> **Required work**:
The data should be transcribed in its entirety, word for word.

> **Raw data**:
^^^^^^^^

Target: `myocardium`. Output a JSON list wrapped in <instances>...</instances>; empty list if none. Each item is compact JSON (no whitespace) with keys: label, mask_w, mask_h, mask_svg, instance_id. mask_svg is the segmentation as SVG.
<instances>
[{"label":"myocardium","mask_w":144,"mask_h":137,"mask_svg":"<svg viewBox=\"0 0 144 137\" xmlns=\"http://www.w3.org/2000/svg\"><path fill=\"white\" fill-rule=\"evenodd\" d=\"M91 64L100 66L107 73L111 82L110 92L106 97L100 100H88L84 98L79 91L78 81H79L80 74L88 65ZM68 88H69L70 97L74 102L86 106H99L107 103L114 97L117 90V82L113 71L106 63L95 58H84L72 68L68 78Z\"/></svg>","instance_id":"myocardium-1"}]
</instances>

^^^^^^^^

> **Answer to the exercise**:
Target: `myocardium`. Output a JSON list wrapped in <instances>...</instances>; empty list if none. Each item is compact JSON (no whitespace) with keys: label, mask_w, mask_h, mask_svg, instance_id. mask_svg is the segmentation as SVG.
<instances>
[{"label":"myocardium","mask_w":144,"mask_h":137,"mask_svg":"<svg viewBox=\"0 0 144 137\" xmlns=\"http://www.w3.org/2000/svg\"><path fill=\"white\" fill-rule=\"evenodd\" d=\"M91 64L100 66L107 73L111 82L110 92L106 97L100 100H88L84 98L79 91L78 81H79L80 74L88 65ZM68 88H69L70 97L74 102L86 106H99L107 103L114 97L117 90V82L113 71L106 63L95 58H84L72 68L68 78Z\"/></svg>","instance_id":"myocardium-1"}]
</instances>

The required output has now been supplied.